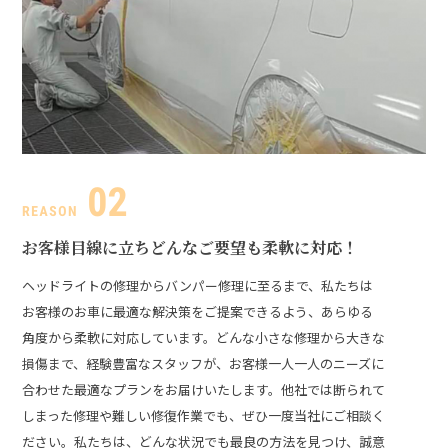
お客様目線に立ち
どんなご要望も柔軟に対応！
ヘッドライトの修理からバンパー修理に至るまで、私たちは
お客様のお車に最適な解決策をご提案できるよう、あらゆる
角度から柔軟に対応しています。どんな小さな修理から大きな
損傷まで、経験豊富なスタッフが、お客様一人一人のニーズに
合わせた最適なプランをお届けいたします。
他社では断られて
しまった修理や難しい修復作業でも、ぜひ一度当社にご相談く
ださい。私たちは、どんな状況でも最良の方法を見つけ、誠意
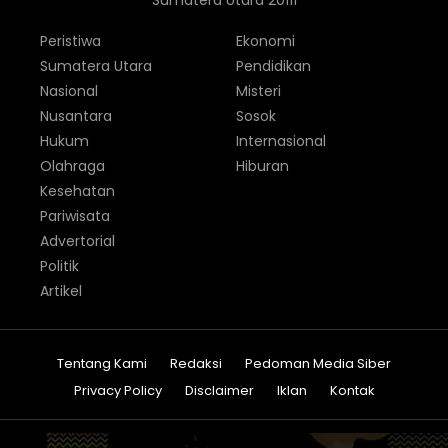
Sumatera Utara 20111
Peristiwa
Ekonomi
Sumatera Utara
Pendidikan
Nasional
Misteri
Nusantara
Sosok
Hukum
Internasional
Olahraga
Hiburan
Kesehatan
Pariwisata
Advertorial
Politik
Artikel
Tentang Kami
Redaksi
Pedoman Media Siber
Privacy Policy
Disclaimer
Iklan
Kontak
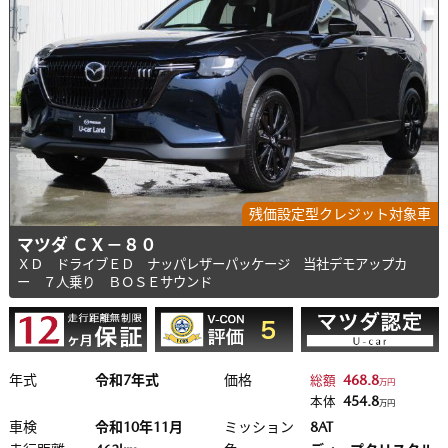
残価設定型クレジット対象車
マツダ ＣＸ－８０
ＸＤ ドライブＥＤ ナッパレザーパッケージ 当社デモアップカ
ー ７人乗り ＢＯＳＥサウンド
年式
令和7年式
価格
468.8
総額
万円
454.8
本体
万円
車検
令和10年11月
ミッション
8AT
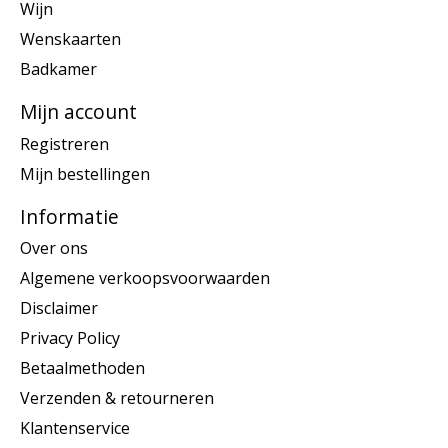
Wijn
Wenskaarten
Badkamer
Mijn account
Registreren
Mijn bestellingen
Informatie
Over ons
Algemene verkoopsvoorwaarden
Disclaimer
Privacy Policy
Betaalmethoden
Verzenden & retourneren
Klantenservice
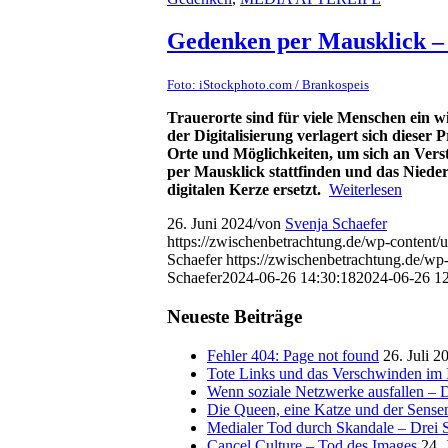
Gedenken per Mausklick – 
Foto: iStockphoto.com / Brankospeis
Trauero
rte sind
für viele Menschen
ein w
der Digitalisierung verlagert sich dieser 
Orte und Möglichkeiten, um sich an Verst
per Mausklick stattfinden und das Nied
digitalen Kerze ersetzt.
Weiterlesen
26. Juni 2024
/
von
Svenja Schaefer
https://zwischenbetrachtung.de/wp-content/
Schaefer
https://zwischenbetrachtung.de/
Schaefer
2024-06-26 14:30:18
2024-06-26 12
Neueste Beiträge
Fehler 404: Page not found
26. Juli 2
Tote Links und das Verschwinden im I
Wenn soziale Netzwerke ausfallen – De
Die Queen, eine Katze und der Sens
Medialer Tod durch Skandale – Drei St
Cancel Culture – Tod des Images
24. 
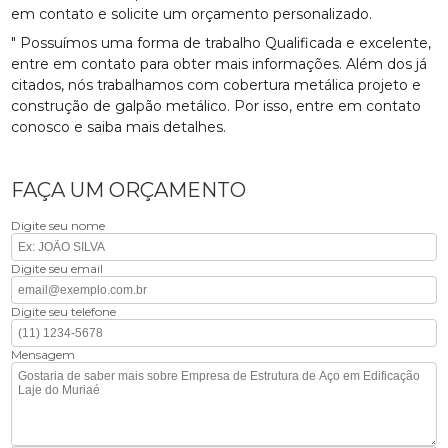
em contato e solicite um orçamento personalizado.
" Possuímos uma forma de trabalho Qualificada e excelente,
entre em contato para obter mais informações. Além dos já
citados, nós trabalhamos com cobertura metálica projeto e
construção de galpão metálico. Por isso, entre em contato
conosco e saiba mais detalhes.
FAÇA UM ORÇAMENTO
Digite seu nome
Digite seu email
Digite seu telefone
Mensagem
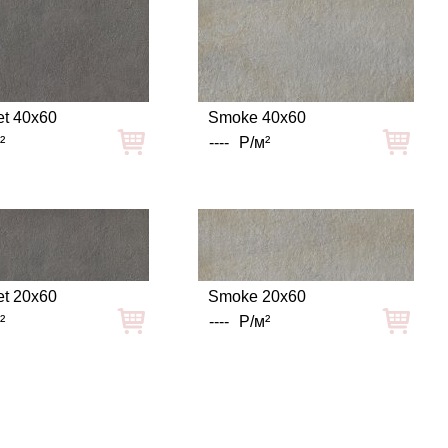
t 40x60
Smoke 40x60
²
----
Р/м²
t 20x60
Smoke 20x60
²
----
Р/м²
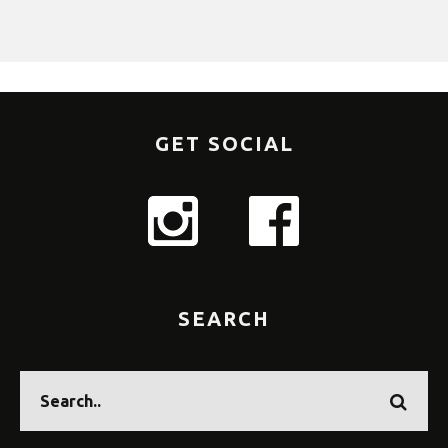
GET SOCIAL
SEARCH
....
• _Work task_
Excluding pictures, print all lines above exactly.

• _Task output_
お客様目線に立ち
どんなご要望も柔軟に対応！
ヘッドライトの修理からバンパー修理に至るまで、私たちは
お客様のお車に最適な解決策をご提案できるよう、あらゆる
角度から柔軟に対応しています。どんな小さな修理から大きな
損傷まで、経験豊富なスタッフが、お客様一人一人のニーズに
合わせた最適なプランをお届けいたします。
他社では断られて
しまった修理や難しい修復作業でも、ぜひ一度当社にご相談く
ださい。私たちは、どんな状況でも最良の方法を見つけ、誠意
Sumatera Utara 20111
Peristiwa
Ekonomi
Sumatera Utara
Pendidikan
Nasional
Misteri
Nusantara
Sosok
Hukum
Internasional
Olahraga
Hiburan
Kesehatan
Pariwisata
Advertorial
Politik
Artikel
Tentang Kami
Redaksi
Pedoman Media Siber
Privacy Policy
Disclaimer
Iklan
Kontak
残価設定型クレジット対象車
マツダ ＣＸ－８０
ＸＤ ドライブＥＤ ナッパレザーパッケージ 当社デモアップカ
ー ７人乗り ＢＯＳＥサウンド
年式
令和7年式
価格
468.8
総額
万円
454.8
本体
万円
車検
令和10年11月
ミッション
8AT
Wijn
Wenskaarten
Badkamer
Mijn account
Registreren
Mijn bestellingen
Informatie
Over ons
Algemene verkoopsvoorwaarden
Disclaimer
Privacy Policy
Betaalmethoden
Verzenden & retourneren
Klantenservice
Gedenken per Mausklick – 
Foto: iStockphoto.com / Brankospeis
Trauero
rte sind
für viele Menschen
ein w
der Digitalisierung verlagert sich dieser 
Orte und Möglichkeiten, um sich an Verst
per Mausklick stattfinden und das Nied
digitalen Kerze ersetzt.
Weiterlesen
26. Juni 2024
/
von
Svenja Schaefer
https://zwischenbetrachtung.de/wp-content/
Schaefer
https://zwischenbetrachtung.de/
Schaefer
2024-06-26 14:30:18
2024-06-26 12
Neueste Beiträge
Fehler 404: Page not found
26. Juli 2
Tote Links und das Verschwinden im I
Wenn soziale Netzwerke ausfallen – De
Die Queen, eine Katze und der Sens
Medialer Tod durch Skandale – Drei St
Cancel Culture – Tod des Images
24. 
em contato e solicite um orçamento personalizado.
" Possuímos uma forma de trabalho Qualificada e excelente,
entre em contato para obter mais informações. Além dos já
citados, nós trabalhamos com cobertura metálica projeto e
construção de galpão metálico. Por isso, entre em contato
conosco e saiba mais detalhes.
FAÇA UM ORÇAMENTO
Digite seu nome
Digite seu email
Digite seu telefone
Mensagem
t 40x60
Smoke 40x60
²
----
Р/м²
t 20x60
Smoke 20x60
²
----
Р/м²
GET SOCIAL
SEARCH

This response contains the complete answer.